The Hintereisferner, a sentinel glacier nestled at the rear of the Tyrolean Ötztal in the Alps, has been monitored for more than 100 years.
There are continuous records of the glacier’s mass balance dating back to 1952, and these records have been the focus of decades of climate research at the University of Innsbruck.
What sets apart the research at Hintereisferner from other glacier studies is the technology used by scientists.
Since 2016, a unique system – a terrestrial laser scanner – has been scanning the glacier’s surface daily, registering real-time elevation changes. This provides experts with a precise record of its volume fluctuations.
Annelies Voordendag, the lead glaciologist from Innsbruck, introduced a term that represents the balance of the glacier: “Glacier Loss Day” or GLD. This term symbolizes the day when the ice accumulated during winter begins to melt.
“Tracking the volume and mass changes of a glacier in daily time steps allows a nearly instant evaluation of the state of a glacier in a particular year,” wrote the study authors.
“We introduce the Glacier Loss Day (GLD) as being the day in the hydrological year on which the mass accumulated during winter is lost, and the glacier loses mass irrecoverably for the rest of the mass balance year.”
The researchers said it became clear early in the summer of 2022 that Glacier Loss Day would be reached very soon. They compared GLD to the Earth Overshoot Day, which marks the date when we use up more natural resources than the Earth can renew in a year.
According to the experts, monitoring this Glacier Loss Day provides a snapshot of the Hintereisferner’s health each year.
“The earlier the GLD is reached, the higher the probability of massive mass loss.
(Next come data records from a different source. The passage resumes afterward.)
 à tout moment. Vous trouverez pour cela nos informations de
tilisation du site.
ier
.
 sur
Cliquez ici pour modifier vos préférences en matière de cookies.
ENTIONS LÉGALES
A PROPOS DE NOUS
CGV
The key to interpreting and using the GLD as a near-real-time gross but expressive indicator for a glacier’s state of ‘illness’ is to record its progressing volume and mass loss during an ablation season at a daily resolution,” explained the researchers.
In 2022, the GLD for the Hintereisferner was recorded as early as June 23rd. By contrast, the Glacier Loss Day in the preceding two years was not reached until mid-August.
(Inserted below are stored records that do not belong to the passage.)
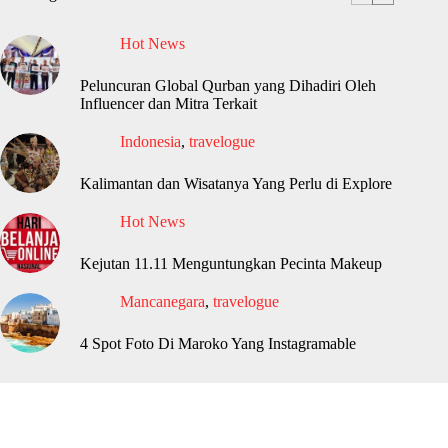
Hot News
Peluncuran Global Qurban yang Dihadiri Oleh
Influencer dan Mitra Terkait
Indonesia
,
travelogue
Kalimantan dan Wisatanya Yang Perlu di Explore
Hot News
Kejutan 11.11 Menguntungkan Pecinta Makeup
Mancanegara
,
travelogue
4 Spot Foto Di Maroko Yang Instagramable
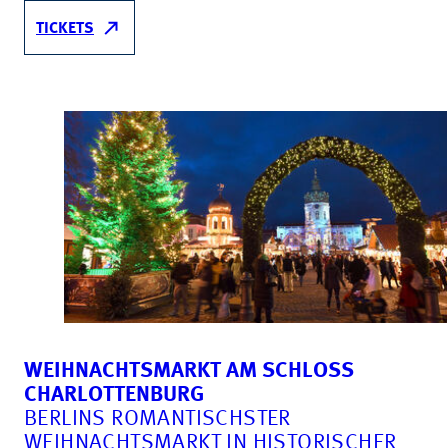
TICKETS
WEIHNACHTSMARKT AM SCHLOSS
CHARLOTTENBURG
BERLINS ROMANTISCHSTER
WEIHNACHTSMARKT IN HISTORISCHER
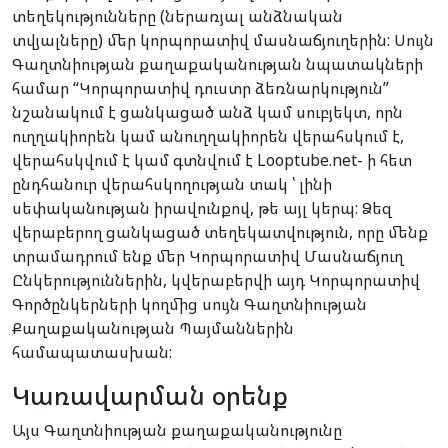
տեղեկությունները (ներառյալ անձնական
տվյալները) մեր կորպորատիվ մասնաճյուղերին: Սույն
Գաղտնիության քաղաքականության նպատակների
համար “Կորպորատիվ դուստր ձեռնարկություն”
նշանակում է ցանկացած անձ կամ սուբյեկտ, որն
ուղղակիորեն կամ անուղղակիորեն վերահսկում է,
վերահսկվում է կամ գտնվում է Looptube.net- ի հետ
ընդհանուր վերահսկողության տակ ՝ լինի
սեփականության իրավունքով, թե այլ կերպ: Ձեզ
վերաբերող ցանկացած տեղեկատվություն, որը մենք
տրամադրում ենք մեր Կորպորատիվ Մասնաճյուղ
Ընկերություններին, կվերաբերվի այդ Կորպորատիվ
Գործընկերների կողմից սույն Գաղտնիության
Քաղաքականության Պայմաններին
համապատասխան:
Կառավարման օրենք
Այս Գաղտնիության քաղաքականությունը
Even during years with extreme negative balances, like 2003 and 2018, this date was not recorded until July’s end.
The premature Glacier Loss Day indicates that the Hintereisferner spends a larger portion of the year losing mass rather than staying balanced or gaining.
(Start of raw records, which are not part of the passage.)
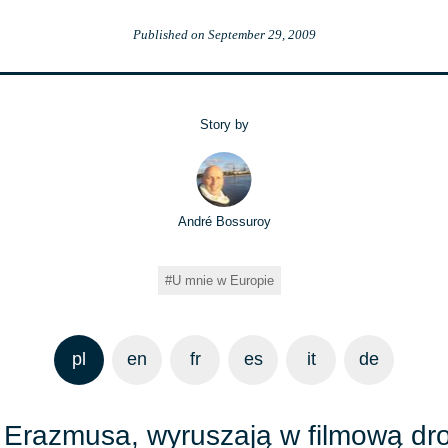
Published on
September 29, 2009
Story by
André Bossuroy
U mnie w Europie
pl
en
fr
es
it
de
ci Erazmusa, wyruszają w filmową dr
“These are clear signals of anthropogenic climate change. The consequences of our greenhouse gas emissions are already hitting us hard today,” said glaciologist Rainer Prinz.
The repercussions of human-induced greenhouse gas emissions are manifesting now, and the trend only seems to escalate. The team’s study paints a grim future – projecting that in a span of 10 to 20 years, only half of the Hintereisferner will remain.
“These are clear climate change signals that are due to anthropogenic global warming and the consequences of our greenhouse gas emissions, which are already fully affecting us today,” wrote the study authors.
The research is published in the journal The Cryosphere.